Kukang sumatera albino yang telah dilepasliarakan pada Oktober 2018 lalu di dalam Kawasan Taman Nasional Bukit Barisan Selatan (TNBBS), Lampung akhirnya dinyatakan lulus beradaptasi dan bertahan hidup dengan baik di habitat aslinya. Pernyataan keberhasilannya itu ditandai dengan pelepasan perangkat radio collar yang dikenakan kukang langka tersebut oleh tim monitoring International Animal Rescue (IAR) Indonesia, Rabu malam (27/02).
“Sah! Radio collar di leher Alby telah dilepaskan,” ujar Firman Taufik, paramedis IAR Indonesia pada Rabu (27/02) malam.“Alby dalam kondisi prima dengan berat badan dan suhu tubuh yang normal,” tambahnya ketika memeriksa Alby sebelum ia dilepasliarkan kembali dengan tanpa radio collar.

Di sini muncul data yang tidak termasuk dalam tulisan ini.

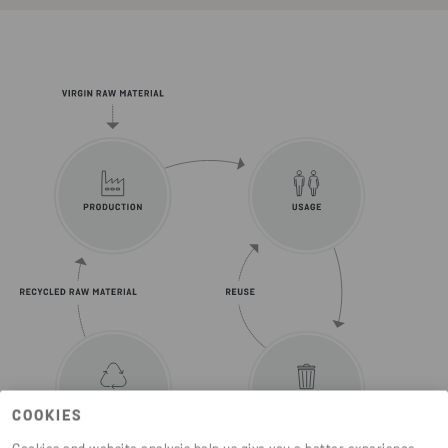
COOKIES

Alby merupakan kukang sumatera albino (Nycticebus coucang) yang menjadi korban perdagangan di Lampung, Agustus 2018 silam. Saat itu, tim gabungan dari Balai Konservasi Sumber Daya Alam (BKSDA) Seksi Wilayah III Bandar Lampung menyelamatkan Alby dari upaya seorang remaja berinisial NA di Desa Kecapi, Kalianda, Lampung Selatan, Provinsi Lampung yang akan memperdagangkannya secara online melalui jejaring media sosial Facebook.
Setelah menjalani perawatan dan pemulihan di Pusat Penyelamatan Satwa (PPS) BKSDA Seksi Wilayah III Bandar Lampung, kukang langka tersebut akhirnya dilepasliarkan di dalam kawasan Taman Nasional Bukit Barisan Selatan.
Robithotul Huda, Manajer Program IAR Indonesia mengungkapkan, ‘lahirnya’ ia kembali menjadi kukang liar merupakan kabar menggemberikan bagi upaya konservasi dan pelestarian kukang di habitatnya. Terlebih, individu kukang sumatera ini tergolong unik dan langka.
“Dari hasil pengamatan tim monitoring, Alby telah memenuhi indikator kemampuan untuk bertahan hidup di alam. Hal itu ditunjukan dengan perilakunya yang sangat bagus. Pascapelepasliarannya, ia nampak gesit dan aktif. Karenanya kini ia bisa benar-benar hidup tanpa pantauan,” ungkap Huda.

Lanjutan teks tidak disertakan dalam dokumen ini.